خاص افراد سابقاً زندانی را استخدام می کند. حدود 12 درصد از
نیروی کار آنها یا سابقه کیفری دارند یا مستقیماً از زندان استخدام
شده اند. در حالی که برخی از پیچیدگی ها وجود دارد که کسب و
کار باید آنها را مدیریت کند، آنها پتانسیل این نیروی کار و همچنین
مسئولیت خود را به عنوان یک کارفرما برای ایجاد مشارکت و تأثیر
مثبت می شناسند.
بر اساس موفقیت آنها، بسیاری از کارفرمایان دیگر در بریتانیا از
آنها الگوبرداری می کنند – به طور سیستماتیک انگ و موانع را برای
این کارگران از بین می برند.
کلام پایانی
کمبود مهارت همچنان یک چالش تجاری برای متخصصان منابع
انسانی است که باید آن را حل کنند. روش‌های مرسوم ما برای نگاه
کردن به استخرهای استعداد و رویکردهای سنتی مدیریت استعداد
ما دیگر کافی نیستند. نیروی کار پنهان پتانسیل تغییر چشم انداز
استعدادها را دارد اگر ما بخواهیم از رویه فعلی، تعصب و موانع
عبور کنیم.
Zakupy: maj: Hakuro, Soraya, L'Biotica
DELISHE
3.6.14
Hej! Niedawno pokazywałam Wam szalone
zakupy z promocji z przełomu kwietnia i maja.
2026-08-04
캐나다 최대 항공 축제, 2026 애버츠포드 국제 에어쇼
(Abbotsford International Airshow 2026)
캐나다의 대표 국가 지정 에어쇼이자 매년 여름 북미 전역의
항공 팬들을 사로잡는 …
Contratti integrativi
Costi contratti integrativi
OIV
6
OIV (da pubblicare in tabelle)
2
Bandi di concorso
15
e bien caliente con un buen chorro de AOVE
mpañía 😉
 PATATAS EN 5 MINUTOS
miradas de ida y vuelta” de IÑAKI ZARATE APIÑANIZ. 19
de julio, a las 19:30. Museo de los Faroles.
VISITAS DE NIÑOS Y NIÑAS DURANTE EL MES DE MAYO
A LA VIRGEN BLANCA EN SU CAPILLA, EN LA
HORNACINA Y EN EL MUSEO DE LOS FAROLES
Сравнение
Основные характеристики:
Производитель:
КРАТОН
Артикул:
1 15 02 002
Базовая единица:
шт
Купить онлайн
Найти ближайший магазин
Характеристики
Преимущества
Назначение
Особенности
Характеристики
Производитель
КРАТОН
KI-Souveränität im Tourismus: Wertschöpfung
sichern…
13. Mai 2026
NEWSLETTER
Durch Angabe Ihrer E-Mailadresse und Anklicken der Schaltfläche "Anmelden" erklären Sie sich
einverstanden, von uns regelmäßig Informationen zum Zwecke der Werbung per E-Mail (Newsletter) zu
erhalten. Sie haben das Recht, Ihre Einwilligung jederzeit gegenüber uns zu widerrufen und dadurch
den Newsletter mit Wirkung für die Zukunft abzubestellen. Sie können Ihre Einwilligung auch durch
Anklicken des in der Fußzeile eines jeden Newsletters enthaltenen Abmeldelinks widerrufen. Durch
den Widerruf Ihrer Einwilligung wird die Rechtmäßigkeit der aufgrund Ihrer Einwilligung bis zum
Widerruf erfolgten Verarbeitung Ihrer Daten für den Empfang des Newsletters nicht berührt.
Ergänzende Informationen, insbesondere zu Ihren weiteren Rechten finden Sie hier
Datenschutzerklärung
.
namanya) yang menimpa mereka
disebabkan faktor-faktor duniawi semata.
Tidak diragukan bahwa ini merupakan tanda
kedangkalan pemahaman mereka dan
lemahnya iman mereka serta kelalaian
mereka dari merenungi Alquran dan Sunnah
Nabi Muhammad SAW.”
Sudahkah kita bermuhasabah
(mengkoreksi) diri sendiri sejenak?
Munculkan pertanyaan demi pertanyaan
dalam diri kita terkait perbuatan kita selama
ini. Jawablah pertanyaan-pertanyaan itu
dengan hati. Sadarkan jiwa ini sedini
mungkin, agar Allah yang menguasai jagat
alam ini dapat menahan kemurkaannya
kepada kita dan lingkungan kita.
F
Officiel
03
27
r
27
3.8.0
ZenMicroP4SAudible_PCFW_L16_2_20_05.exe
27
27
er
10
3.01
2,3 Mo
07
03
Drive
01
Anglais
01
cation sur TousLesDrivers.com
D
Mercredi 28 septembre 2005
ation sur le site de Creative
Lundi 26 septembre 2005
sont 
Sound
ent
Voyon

**Task requirements**
Look above and return each line of the records exactly, from the very first through the line with "بر اساس موفقیت", both included.

**Output for this exercise**
خاص افراد سابقاً زندانی را استخدام می کند. حدود 12 درصد از
نیروی کار آنها یا سابقه کیفری دارند یا مستقیماً از زندان استخدام
شده اند. در حالی که برخی از پیچیدگی ها وجود دارد که کسب و
کار باید آنها را مدیریت کند، آنها پتانسیل این نیروی کار و همچنین
مسئولیت خود را به عنوان یک کارفرما برای ایجاد مشارکت و تأثیر
مثبت می شناسند.
بر اساس موفقیت آنها، بسیاری از کارفرمایان دیگر در بریتانیا از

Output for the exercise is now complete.